The 1868 tour did not result in further Aboriginal English visits. The 1869 Victorian Aborigines Protection Act effectively confined Aboriginal Australians to government missions and ended the freedom of movement that the tour had depended on. Several of the players returned to mission life and played little organised cricket again. Charles Lawrence stayed in Australia and continued coaching. In Britain the tour was reported as a curiosity rather than a sporting equal and the line of touring evolved, with W.G. Grace's private Australian tour of 1873-74 and Lillywhite's 1876-77 tour leading directly to the first Test match.

⚖️ The Verdict

The first Australian touring team of any kind, completed under conditions that included one death from tuberculosis and constant racial framing in the English press; nonetheless a sporting and commercial success that established that colonial cricket could be played to a respectable English standard.

Legacy & Impact

For more than a century the 1868 tour was largely forgotten in mainstream Australian cricket history. Its rediscovery began in the 1980s with John Mulvaney's research and Bernard Whimpress's writing. In 2018 Cricket Australia formally commemorated the 150th anniversary; an Indigenous men's and women's team toured England in honour of the occasion. Mullagh, with 1,698 runs and 245 wickets in a single English summer, is now regarded as Australia's first cricket star — and the only Aboriginal player to be commemorated with a stand at the MCG (the Mullagh Medal is awarded to the player of the match in the Boxing Day Test).

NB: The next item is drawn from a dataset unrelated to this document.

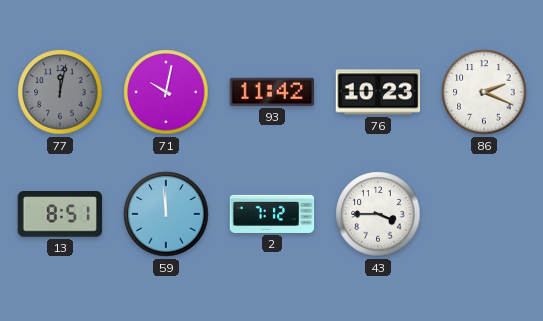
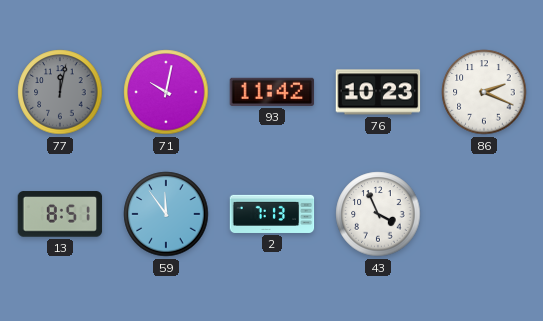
59: 11:59 -> 11:54
2: 7:12 -> 7:13
43: 3:45 -> 3:56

Frequently Asked Questions

Was this a Test match tour?
No. Test cricket did not yet exist (the first Test was in 1877) and the Aboriginal team played against English club elevens and combined sides, mostly at twelve-a-side.
How did the team perform?
47 matches: 14 won, 14 lost, 19 drawn. Mullagh scored 1,698 runs and took 245 wickets on the tour.
What happened to King Cole?
He died of tuberculosis at Guy's Hospital, London, on 24 June 1868 and was buried at Victoria Park, where his grave can still be visited.
Who was the captain?
Charles Lawrence, the Sydney-based English professional who had stayed behind from the 1861-62 Stephenson tour to coach in Australia.
Why is the tour important?
It was the first overseas tour by any Australian sporting team of any kind, predating the first official Test by nine years and the first all-white Australian tour to England (1878) by ten.